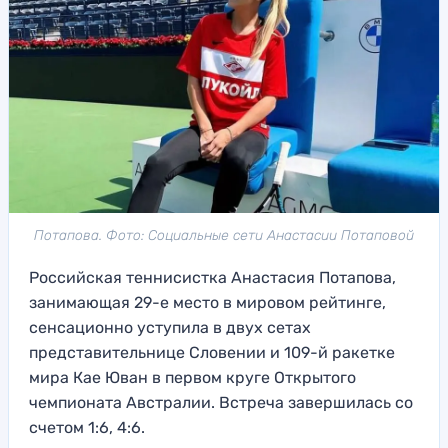
Потапова. Фото: Социальные сети Анастасии Потаповой
Российская теннисистка Анастасия Потапова,
занимающая 29-е место в мировом рейтинге,
сенсационно уступила в двух сетах
представительнице Словении и 109-й ракетке
мира Кае Юван в первом круге Открытого
чемпионата Австралии. Встреча завершилась со
счетом 1:6, 4:6.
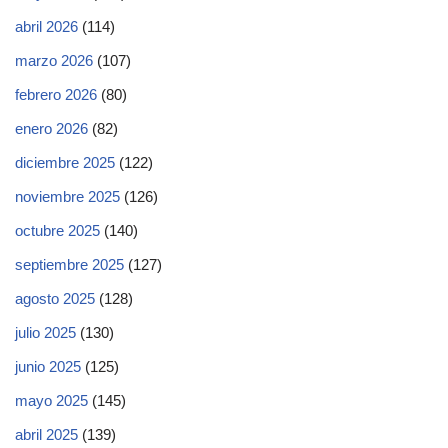
abril 2026
(114)
marzo 2026
(107)
febrero 2026
(80)
enero 2026
(82)
diciembre 2025
(122)
noviembre 2025
(126)
octubre 2025
(140)
septiembre 2025
(127)
agosto 2025
(128)
julio 2025
(130)
junio 2025
(125)
mayo 2025
(145)
abril 2025
(139)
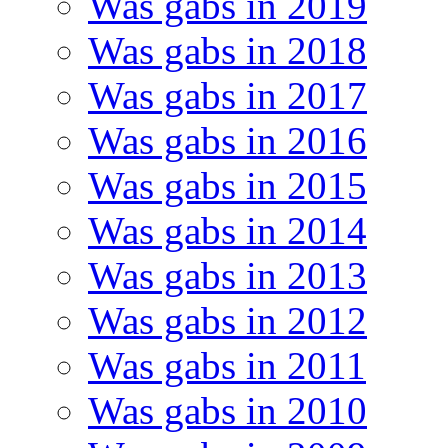
Was gabs in 2019
Was gabs in 2018
Was gabs in 2017
Was gabs in 2016
Was gabs in 2015
Was gabs in 2014
Was gabs in 2013
Was gabs in 2012
Was gabs in 2011
Was gabs in 2010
----
What the task asks:
With every picture removed, give the entries above again exactly.

Response:
Потапова. Фото: Социальные сети Анастасии Потаповой
Российская теннисистка Анастасия Потапова,
занимающая 29-е место в мировом рейтинге,
сенсационно уступила в двух сетах
представительнице Словении и 109-й ракетке
мира Кае Юван в первом круге Открытого
чемпионата Австралии. Встреча завершилась со
счетом 1:6, 4:6.
abril 2026
(114)
marzo 2026
(107)
febrero 2026
(80)
enero 2026
(82)
diciembre 2025
(122)
noviembre 2025
(126)
octubre 2025
(140)
septiembre 2025
(127)
agosto 2025
(128)
julio 2025
(130)
junio 2025
(125)
mayo 2025
(145)
abril 2025
(139)
Was gabs in 2019
Was gabs in 2018
Was gabs in 2017
Was gabs in 2016
Was gabs in 2015
Was gabs in 2014
Was gabs in 2013
Was gabs in 2012
Was gabs in 2011
Was gabs in 2010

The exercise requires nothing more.